◆ Aim of the task
A partial copy is required: transcribe exactly the lines from the one containing "Dachzentrale Industriebetrieb" through the last line below, without any pictures.

◆ Dataset records

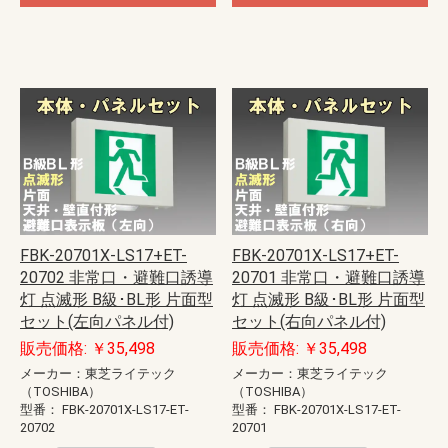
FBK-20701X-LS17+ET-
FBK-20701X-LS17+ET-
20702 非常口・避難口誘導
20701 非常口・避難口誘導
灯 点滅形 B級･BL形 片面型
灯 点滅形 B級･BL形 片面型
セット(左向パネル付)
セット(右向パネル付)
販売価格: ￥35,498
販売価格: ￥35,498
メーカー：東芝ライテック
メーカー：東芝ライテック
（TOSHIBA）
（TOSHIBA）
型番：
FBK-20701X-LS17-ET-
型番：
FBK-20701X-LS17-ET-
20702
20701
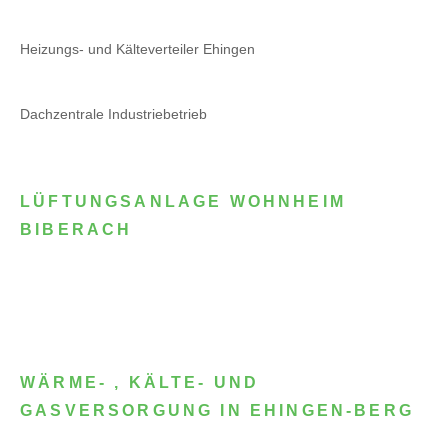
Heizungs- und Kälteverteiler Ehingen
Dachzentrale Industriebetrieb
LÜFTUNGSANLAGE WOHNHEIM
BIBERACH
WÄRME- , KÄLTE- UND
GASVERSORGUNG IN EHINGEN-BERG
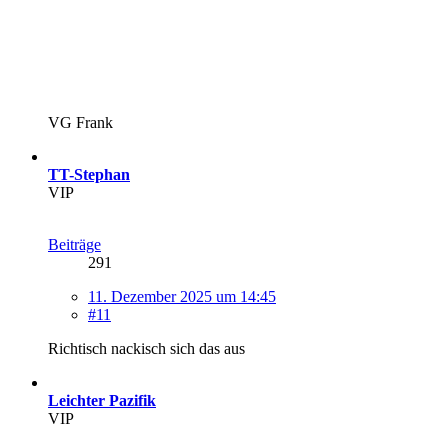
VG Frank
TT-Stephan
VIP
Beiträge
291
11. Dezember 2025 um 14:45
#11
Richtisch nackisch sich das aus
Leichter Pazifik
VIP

◆ Answer to the exercise
Dachzentrale Industriebetrieb
LÜFTUNGSANLAGE WOHNHEIM
BIBERACH
WÄRME- , KÄLTE- UND
GASVERSORGUNG IN EHINGEN-BERG
VG Frank
TT-Stephan
VIP
Beiträge
291
11. Dezember 2025 um 14:45
#11
Richtisch nackisch sich das aus
Leichter Pazifik
VIP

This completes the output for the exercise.